Sign conventions matter. Volatility, beta, and asset growth are sign-flipped internally so that higher values always indicate a more favorable exposure. Do not negate these yourself before passing to the pipeline.
Point-in-time alignment is critical. Always use align_to_pit() with appropriate publication lags when constructing factors from fundamental data. Using PublicationLagConfig with source-specific lags is more accurate than a single uniform lag.
Coverage-weighted group aggregation. compute_group_scores() uses a coverage-weighted mean, not a simple mean. Factors with NaN scores do not drag down the group score for tickers where they are missing -- they are simply excluded from the average.
IC-weighted fallback. When all factor groups have negative or zero IC, both compute_ic_weighted_composite() and compute_icir_weighted_composite() fall back to equal-weight scoring rather than producing degenerate weights.
ML scoring requires temporal separation.
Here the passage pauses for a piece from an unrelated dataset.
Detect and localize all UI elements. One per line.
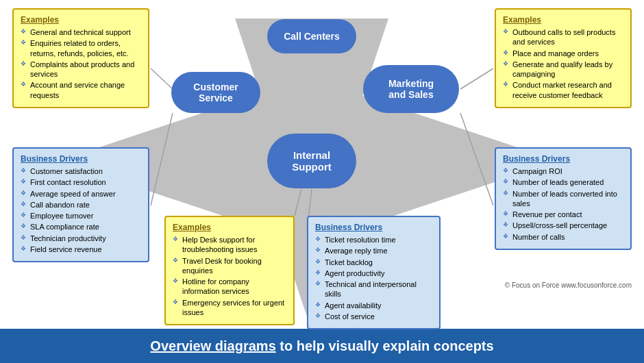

The training_scores and training_returns for RIDGE_WEIGHTED and GBT_WEIGHTED must not overlap with the current prediction period. The caller is responsible for this split.
Hysteresis reduces turnover. Both select_fixed_count() and select_quantile() accept current_members to implement buffer-zone hysteresis. Without passing previous members, every rebalancing produces a fresh selection from scratch, potentially causing excessive turnover.
Sector balance adjustments are post-hoc. apply_sector_balance() runs after the initial selection and may add or remove stocks to meet tolerance constraints. The final count may differ slightly from target_count.
Regime tilts are disabled by default. RegimeTiltConfig.enable is False. When disabled, apply_regime_tilts() returns the original weights unchanged, even if tilt tables are defined in the config.
OOS validation input format. run_factor_oos_validation() expects a two-level MultiIndex (date, ticker) on both scores and returns. This is different from other functions that use separate dates-x-tickers DataFrames.
Factor exposure constraints require matching tickers. The tickers in factor_scores passed to build_factor_exposure_constraints() must match the assets used in the optimizer fit() call. Mismatches produce incorrect constraint matrices.